The cap-compliant roster for the first day of the season is set.

New Jersey Devils v Toronto Maple Leafs Photo by Mark Blinch/NHLI via Getty Images

To clarify, Dahlström is on SOIR and some of his cap hit will count.

Maple Leafs 2022-2023 opening day roster

Name Number Position
Name Number Position
Mark Giordano 55 D
Jake Muzzin 8 D
TJ Brodie 78 D
Justin Holl 3 D
Morgan Rielly 44 D
Rasmus Sandin 38 D
John Tavares 91 F
Calle Järnkrok 19 F
Alexander Kerfoot 15 F
William Nylander 88 F
Nicolas Aubé-Kubel 96 F
Michael Bunting 58 F
Pierre Engvall 47 F
Mitchell Marner 16 F
Denis Malgin 62 F
Auston Matthews 34 F
Zach Aston-Reese 16 F
David Kämpf 64 F
Matt Murray 30 G
Ilya Samsonov 35 G
Timothy Liljegren 37 D
Jordie Benn 18 D
Carl Dahlström 48 D

This is a roster of 20.

You can click through to the Cap Friendly page and see the updated roster. Of note, the Maple Leafs have exactly 50 SPCs that count against the limit. They actually have 52 in total. The very strong expectation is that some of the players now in the minors will be traded, either for no return or for fewer contracts coming back to balance the team’s needs. This is not an emergency, however, since the Leafs are not in the business of claiming anyone on waivers, and won’t be adding contracts by any means but a trade.

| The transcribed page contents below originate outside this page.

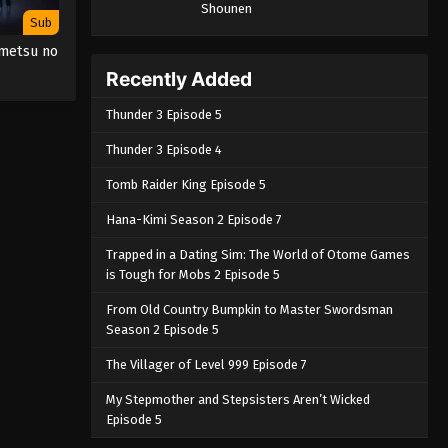
Shounen
Sub
imetsu no
Recently Added
Thunder 3 Episode 5
Thunder 3 Episode 4
Tomb Raider King Episode 5
Hana-Kimi Season 2 Episode 7
Trapped in a Dating Sim: The World of Otome Games
is Tough for Mobs 2 Episode 5
From Old Country Bumpkin to Master Swordsman
Season 2 Episode 5
The Villager of Level 999 Episode 7
My Stepmother and Stepsisters Aren’t Wicked
Episode 5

What remains a bit of mystery is will John Tavares play on Wednesday. The procedure if he does not is the following:

The team will play with the other 19 healthy players, or 11 F and 7 D. Once that happens, and should Tavares remain injured, they are in what is called a “roster emergency” and can recall one player who has a cap hit of less than $850,000 to fill in. The only player on an NHL contract in the AHL who has a cap hit higher than that is Wayne Simmonds. Every other person on the minors roster qualifies as an emergency exception recall. A player recalled in this way does not count against the salary cap, but they must leave as soon as the injured player returns to action.

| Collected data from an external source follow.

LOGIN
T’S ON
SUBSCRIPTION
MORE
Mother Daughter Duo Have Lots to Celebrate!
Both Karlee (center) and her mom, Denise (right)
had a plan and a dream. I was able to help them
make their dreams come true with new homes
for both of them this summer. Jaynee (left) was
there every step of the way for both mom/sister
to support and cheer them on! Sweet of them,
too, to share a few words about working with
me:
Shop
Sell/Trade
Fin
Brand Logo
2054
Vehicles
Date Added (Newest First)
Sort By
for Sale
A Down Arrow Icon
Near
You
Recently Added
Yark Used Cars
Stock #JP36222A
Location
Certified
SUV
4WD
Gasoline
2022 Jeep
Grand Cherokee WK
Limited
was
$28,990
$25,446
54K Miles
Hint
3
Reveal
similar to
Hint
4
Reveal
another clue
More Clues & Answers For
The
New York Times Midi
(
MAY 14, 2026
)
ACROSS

This is the process that the Leafs will have to use to manage their roster under the current makeup. When Timothy Liljegren returns, some other, more permanent change will have to take place unless the Leafs are blessed with injuries again.

This is a risky process, but works well — the Maple Leafs have not invented this, nor are they the only team to use it. It works, that is, right up until too many players are injured or a goalie goes down, and you find yourself playing with an EBUG as a backup for a game.

From now until Liljegren’s return, this is the roster, and if that sounds like it means the players on it and the players in the minors are not done fighting for roster spots, well that’s true. Every coach’s dream is a team that is never complacent, and here it is.